### TASK ITEM
Search the data for "нарушения" and copy every matching line.

### INFORMATION SUPPLIED
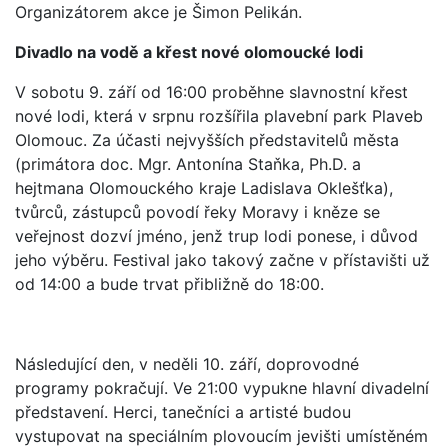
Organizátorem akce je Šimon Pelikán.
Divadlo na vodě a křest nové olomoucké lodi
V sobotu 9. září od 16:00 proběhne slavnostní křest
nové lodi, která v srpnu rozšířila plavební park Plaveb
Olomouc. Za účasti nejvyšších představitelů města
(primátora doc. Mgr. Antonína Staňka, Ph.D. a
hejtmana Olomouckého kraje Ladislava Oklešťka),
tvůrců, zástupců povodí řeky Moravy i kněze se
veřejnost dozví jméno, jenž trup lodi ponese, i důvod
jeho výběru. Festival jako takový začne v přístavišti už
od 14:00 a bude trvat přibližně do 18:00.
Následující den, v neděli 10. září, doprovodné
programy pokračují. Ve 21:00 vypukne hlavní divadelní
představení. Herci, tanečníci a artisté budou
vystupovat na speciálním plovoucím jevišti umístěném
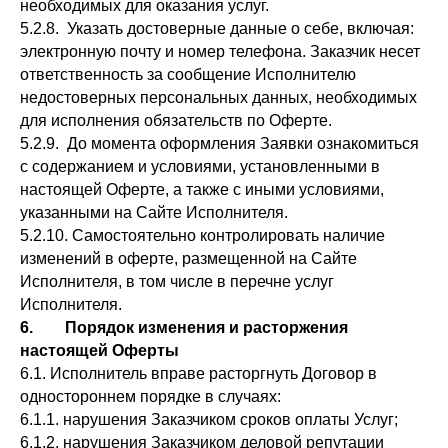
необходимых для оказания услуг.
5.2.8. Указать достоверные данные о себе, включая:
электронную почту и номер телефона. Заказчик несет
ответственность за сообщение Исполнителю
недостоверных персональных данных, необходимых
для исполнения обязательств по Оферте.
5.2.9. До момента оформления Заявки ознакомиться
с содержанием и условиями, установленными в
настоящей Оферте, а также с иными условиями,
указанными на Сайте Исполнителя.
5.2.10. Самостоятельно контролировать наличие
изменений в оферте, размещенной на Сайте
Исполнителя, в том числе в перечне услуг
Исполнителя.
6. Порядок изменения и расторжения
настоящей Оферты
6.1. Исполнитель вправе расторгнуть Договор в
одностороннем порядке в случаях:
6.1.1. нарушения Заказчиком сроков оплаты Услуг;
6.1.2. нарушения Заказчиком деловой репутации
* * *
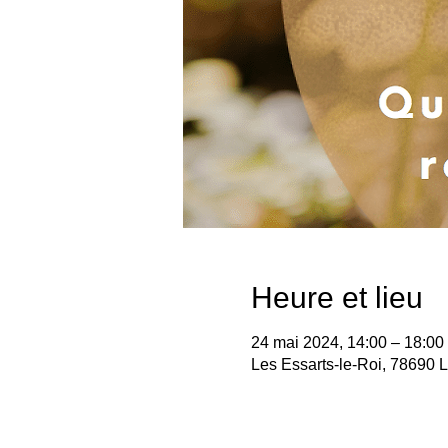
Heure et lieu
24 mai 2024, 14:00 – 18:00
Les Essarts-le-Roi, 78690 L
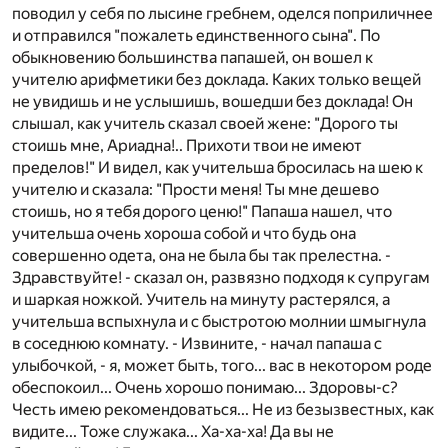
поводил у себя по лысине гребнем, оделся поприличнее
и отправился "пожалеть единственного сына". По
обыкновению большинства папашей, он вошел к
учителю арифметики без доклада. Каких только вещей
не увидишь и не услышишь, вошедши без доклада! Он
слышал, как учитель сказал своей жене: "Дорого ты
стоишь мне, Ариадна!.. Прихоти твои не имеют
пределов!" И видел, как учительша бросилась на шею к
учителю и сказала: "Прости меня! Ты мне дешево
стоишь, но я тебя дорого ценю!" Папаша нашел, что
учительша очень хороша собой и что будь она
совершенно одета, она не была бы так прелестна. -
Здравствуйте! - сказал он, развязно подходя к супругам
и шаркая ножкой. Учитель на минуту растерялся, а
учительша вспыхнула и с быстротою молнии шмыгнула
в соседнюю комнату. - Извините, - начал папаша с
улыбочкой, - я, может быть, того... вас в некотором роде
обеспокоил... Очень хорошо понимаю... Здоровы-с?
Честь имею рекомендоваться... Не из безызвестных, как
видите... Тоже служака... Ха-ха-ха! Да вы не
--
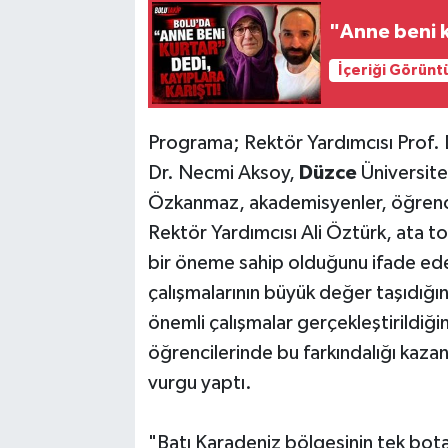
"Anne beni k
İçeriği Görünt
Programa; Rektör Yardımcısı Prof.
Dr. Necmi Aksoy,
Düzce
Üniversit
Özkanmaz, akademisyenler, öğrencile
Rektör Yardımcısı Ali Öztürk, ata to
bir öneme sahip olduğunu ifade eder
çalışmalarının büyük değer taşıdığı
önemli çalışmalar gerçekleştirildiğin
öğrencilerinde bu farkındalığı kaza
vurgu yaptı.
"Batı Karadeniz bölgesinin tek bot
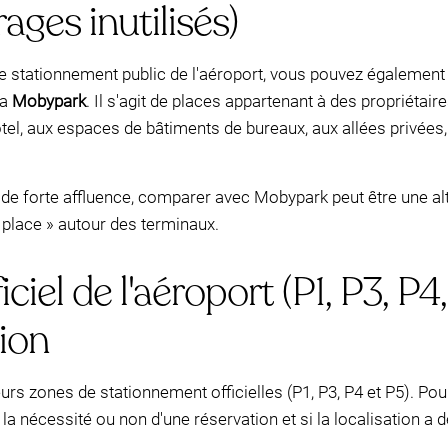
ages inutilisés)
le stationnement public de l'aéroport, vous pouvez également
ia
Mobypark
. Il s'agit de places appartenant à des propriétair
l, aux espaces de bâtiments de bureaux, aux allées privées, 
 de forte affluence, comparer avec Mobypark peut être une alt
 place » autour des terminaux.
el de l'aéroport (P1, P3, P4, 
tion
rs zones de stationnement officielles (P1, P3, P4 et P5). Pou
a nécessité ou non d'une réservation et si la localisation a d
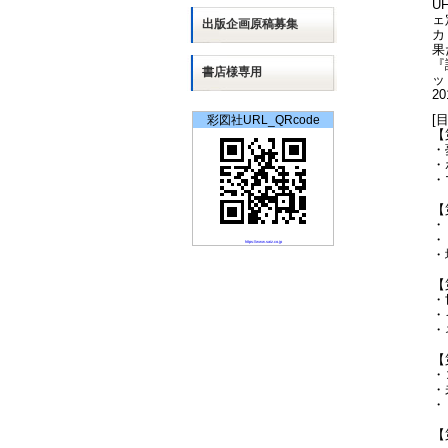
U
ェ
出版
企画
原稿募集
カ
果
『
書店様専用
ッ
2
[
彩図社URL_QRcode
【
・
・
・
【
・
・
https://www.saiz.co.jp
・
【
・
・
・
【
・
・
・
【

### RESPONSE AREA
6.1.1. нарушения Заказчиком сроков оплаты Услуг;
6.1.2. нарушения Заказчиком деловой репутации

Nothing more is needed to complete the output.